Inside Art Basel Hong Kong

Sophie Hastings travels the world to report on the fairs, festivals, biennales, new galleries and artists’ hubs that make up the international contemporary art scene. She was a Hong Kong resident back in the mid-Nineties and has followed its cultural transformation ever since, culminating in the recent arrival of Art Basel Hong Kong. Here’s her insider’s guide to the hottest art spots on the island

Hong Kong has always been the most captivating, beautiful, gritty and filmic of cities, with the Star Ferry chugging back and forth to the mainland, lush, vertiginous views from the Peak, and breakfasts of giant dumplings and steaming pots of tea in Wan Chai. But with no museum, no theatre, and no art scene, Hong Kong lacked a cultural focus and could only offer shopping to fill the gap.

As a young journalist there, I got to know a couple of pioneering local galleries and several key Hong Kong figures, and over the years, thanks to them, the island has grown an art scene to rival any major international art hub – while all the time retaining its unique spirit. Art Basel’s arrival brings real infrastructure and know-how to this wonderfully idiosyncratic territory, and the combination is thrilling. I can’t stop going back.

Art Basel has long been acknowledged as the world’s most prestigious modern and contemporary art fair, but these days, with its wildly successful Hong Kong and Miami Beach sister fairs, it’s a global phenomenon. An inimitable blend of art market expertise, intellectual stimulation and sheer glamour, the Swiss behemoth attracts the art world’s most powerful and influential collectors, curators, museum directors and gallery owners, as well as celebrities, billionaires, fashionistas and social commentators.

Even artists attend Art Basel fairs. Whether it’s Tracey and Damien hanging out at Soho Beach House (Miami Beach), Jim Lambie DJ-ing an art party in a kitsch Cantonese restaurant, or design guru Stephen Bayley debating art and beauty with cross-dressing video artist Ming Wong, the art stars are present – and they usually avoid fairs like the plague.

Hong Kong is the ideal location for an international art fair. Heaving with charm and character, Hong Kong is a hybrid city where east meets west, old meets new, Art Deco architecture sits happily beside the city’s ubiquitous neon, and the world’s top architects are hired to create minimalist white cube spaces inside iconic buildings. Local gallery and Chinese contemporary art institution Hanart TZ, is joined in the historic Peddar Building by westerners Gagosian, Simon Lee and Lehmann Maupin as well as the flamboyant Hong Konger Pearl Lam, whose eponymous gallery stimulates east-west cultural exchange.  Nearby, at 50 Connaught Road, White Cube has opened its first non-UK space, while the staggering views at blue-chip French gallery, Emmanuel Perrotin, on the 17th floor, threaten to outshine the art.

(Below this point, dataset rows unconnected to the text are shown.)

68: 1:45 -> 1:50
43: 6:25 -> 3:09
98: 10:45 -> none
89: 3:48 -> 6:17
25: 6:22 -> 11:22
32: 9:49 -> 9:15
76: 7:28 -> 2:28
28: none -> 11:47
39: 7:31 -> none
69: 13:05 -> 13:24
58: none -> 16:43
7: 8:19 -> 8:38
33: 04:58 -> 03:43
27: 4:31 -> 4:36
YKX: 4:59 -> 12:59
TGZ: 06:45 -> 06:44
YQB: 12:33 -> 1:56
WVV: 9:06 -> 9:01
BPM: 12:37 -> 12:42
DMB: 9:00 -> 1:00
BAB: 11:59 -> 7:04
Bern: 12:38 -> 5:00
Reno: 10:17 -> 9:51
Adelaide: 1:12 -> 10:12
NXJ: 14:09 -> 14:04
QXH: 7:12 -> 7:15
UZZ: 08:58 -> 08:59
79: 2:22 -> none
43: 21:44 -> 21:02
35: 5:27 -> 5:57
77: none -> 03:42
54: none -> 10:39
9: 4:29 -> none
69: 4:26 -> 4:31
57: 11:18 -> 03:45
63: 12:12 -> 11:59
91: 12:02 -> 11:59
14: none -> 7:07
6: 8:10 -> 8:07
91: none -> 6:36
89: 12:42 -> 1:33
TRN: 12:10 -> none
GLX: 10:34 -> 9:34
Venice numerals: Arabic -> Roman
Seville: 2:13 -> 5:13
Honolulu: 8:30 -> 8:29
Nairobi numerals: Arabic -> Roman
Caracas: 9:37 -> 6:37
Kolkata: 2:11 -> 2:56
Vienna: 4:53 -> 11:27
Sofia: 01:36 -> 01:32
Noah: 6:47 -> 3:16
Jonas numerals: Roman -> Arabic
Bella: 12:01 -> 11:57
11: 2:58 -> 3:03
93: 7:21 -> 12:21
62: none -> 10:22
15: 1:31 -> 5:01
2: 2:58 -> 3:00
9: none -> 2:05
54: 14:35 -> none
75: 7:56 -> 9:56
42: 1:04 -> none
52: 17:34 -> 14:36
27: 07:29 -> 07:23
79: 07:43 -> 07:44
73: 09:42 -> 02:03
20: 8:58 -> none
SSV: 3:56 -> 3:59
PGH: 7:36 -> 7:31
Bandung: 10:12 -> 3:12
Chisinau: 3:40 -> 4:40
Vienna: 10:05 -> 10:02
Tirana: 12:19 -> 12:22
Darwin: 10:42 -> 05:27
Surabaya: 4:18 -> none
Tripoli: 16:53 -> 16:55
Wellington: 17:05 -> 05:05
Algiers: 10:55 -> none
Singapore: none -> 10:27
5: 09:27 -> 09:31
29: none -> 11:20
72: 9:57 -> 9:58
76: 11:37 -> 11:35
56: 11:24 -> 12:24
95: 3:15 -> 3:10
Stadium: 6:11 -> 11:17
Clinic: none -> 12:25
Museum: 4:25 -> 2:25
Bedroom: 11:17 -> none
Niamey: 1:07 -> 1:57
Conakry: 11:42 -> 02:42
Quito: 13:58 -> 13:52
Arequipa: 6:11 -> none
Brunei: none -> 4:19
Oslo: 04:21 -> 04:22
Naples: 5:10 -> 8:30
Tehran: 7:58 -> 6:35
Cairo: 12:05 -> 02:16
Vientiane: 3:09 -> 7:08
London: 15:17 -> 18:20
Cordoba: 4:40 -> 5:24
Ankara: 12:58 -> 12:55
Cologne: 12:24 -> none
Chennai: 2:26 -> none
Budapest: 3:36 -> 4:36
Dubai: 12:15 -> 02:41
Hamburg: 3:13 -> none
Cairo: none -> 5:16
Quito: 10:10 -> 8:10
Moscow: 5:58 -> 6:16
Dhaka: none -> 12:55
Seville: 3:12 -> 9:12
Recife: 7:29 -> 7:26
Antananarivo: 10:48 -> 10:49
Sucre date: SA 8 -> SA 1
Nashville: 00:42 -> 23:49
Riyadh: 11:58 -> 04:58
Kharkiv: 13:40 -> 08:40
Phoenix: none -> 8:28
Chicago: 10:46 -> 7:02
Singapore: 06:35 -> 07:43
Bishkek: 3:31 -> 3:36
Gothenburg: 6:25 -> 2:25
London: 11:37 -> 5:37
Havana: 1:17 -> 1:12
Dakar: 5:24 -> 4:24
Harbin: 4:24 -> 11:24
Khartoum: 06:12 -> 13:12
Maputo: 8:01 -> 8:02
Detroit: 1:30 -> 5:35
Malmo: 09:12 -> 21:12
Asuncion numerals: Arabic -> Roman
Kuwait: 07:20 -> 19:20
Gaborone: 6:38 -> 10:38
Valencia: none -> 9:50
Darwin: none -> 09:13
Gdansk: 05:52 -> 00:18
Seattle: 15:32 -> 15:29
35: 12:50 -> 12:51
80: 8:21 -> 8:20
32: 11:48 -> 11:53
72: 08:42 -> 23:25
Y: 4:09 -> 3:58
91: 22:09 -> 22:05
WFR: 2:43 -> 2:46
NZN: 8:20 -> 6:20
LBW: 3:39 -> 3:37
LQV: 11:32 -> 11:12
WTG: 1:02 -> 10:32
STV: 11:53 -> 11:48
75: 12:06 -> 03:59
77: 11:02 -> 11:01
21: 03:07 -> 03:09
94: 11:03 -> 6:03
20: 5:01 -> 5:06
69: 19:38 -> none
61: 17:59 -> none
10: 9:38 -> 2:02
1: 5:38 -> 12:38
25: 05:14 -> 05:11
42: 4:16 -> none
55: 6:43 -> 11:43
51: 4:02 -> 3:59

With its British-based legal system, freedom of speech and minimal taxes, Hong Kong is a great place for the global art scene to do business. Sotheby’s opened its 15,000 sq ft state-of-the-art gallery in 2012 and Christie’s holds its Asian and Chinese modern art sales in May to coincide with the fair.

But Hong Kong’s own art scene, slated as ‘the next big thing’, is definitely worth exploring. Key destinations are Para/Site Art SpaceSpring Workshop, the Cattle Depot and M+ (Hong Kong’s future museum for visual culture). Conceptual artist Stanley Wong, who donated 36 works to M+, runs the island’s coolest lounge bar, The Pawn, in a tenement building that once housed the infamous Woo Cheong pawn shop; while collector Sir David Tang covers the walls with art at his exclusive bar/restaurant the China Club, an exquisite evocation of 1930s Shanghai.

Tang has just opened a lifestyle shop, Tang Tang Tang Tang, on the ground floor beneath The Pawn, and the Hong Kong-born entrepeneur also owns two fumoirs (all 1930s Havana with 300 types of cigar) in the Pedder Building and the Mandarin Oriental Hotel. For top end eating, try Tang’s China Tang restaurant in the Landmark building, or for fantastic street level Dim Sum go to Tai Ping Koon in Causeway Bay. Hong Kong’s iconic skyline is best seen from the Star Ferry from Hong Kong Island to the Kowloon Peninsula, while Stanley Market is great for cheap souvenirs, and you’ll be surprised by the beauty of the beaches on the way.